_Task objective_.
Your answer is one number: the count of lines below that hold the word "апреля".

[Saved entries]
_ _ _
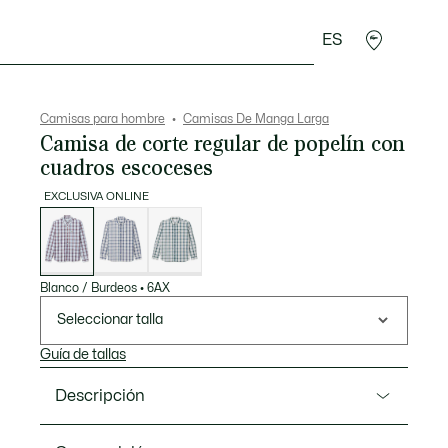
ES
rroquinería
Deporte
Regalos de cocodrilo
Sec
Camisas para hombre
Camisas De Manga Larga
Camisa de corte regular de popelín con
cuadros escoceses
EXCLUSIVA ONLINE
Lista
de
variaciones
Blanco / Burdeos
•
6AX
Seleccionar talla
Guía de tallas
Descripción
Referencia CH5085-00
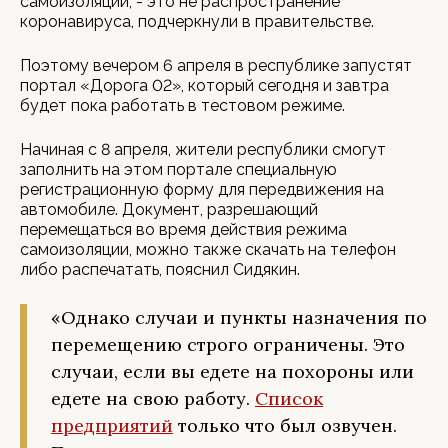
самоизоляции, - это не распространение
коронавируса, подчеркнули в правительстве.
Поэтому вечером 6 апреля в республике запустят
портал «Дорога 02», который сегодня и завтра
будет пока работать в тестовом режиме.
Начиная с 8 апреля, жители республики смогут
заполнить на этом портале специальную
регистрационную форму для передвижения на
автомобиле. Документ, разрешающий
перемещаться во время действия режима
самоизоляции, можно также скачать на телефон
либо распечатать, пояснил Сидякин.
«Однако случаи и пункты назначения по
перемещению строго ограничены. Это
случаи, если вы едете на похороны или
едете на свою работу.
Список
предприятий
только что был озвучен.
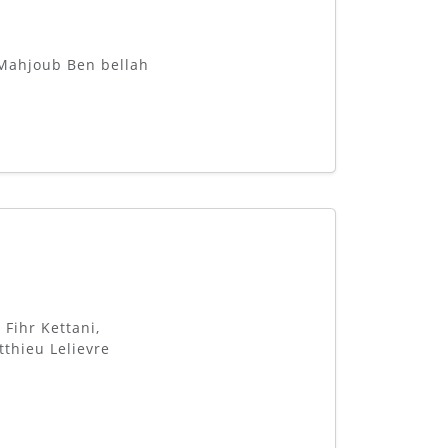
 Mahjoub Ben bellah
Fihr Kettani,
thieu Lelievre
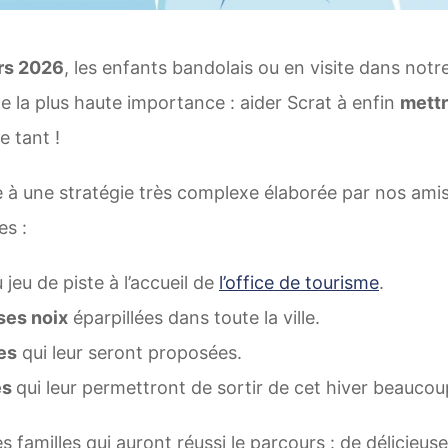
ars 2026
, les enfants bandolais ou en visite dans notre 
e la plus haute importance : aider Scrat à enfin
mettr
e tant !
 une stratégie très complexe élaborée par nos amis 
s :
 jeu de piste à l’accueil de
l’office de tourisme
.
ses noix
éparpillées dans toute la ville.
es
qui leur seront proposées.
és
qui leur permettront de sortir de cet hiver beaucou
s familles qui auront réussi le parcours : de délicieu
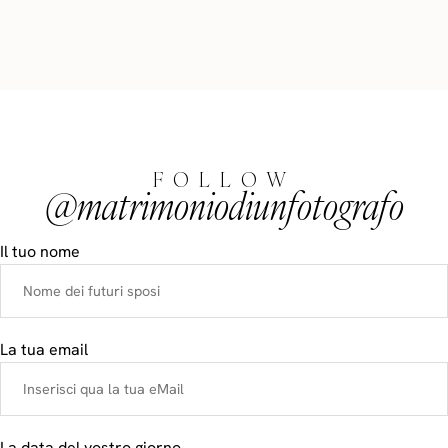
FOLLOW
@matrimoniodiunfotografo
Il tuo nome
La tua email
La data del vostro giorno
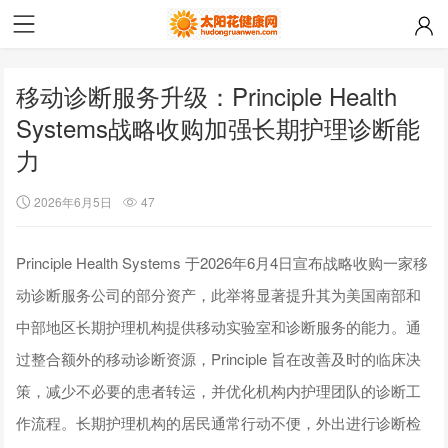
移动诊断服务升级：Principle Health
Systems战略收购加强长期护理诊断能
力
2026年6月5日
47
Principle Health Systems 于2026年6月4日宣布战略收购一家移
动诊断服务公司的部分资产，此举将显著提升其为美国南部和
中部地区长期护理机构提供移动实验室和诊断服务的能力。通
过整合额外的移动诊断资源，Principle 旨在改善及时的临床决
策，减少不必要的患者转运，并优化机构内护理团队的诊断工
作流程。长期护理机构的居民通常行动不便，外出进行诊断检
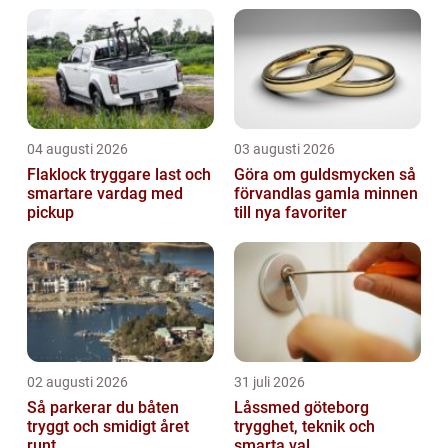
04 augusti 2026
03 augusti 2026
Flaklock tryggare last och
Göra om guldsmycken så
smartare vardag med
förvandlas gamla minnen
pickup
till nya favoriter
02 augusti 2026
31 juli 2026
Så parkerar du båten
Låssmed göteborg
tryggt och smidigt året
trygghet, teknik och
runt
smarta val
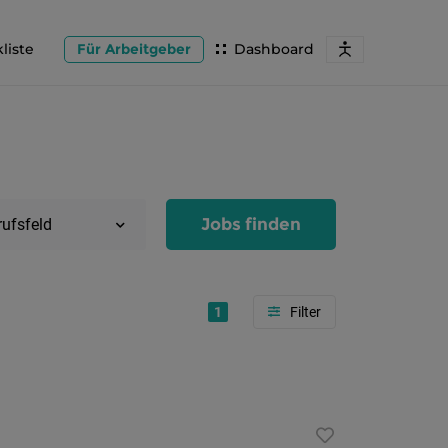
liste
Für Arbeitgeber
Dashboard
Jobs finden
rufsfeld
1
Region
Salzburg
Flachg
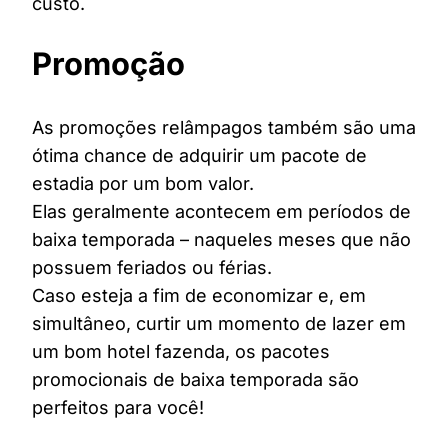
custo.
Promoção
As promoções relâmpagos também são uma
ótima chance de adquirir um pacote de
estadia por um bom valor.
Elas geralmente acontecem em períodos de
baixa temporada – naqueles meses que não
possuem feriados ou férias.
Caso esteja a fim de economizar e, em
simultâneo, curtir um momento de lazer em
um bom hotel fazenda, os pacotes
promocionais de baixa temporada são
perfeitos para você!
_ _ _
_Written solution_.
2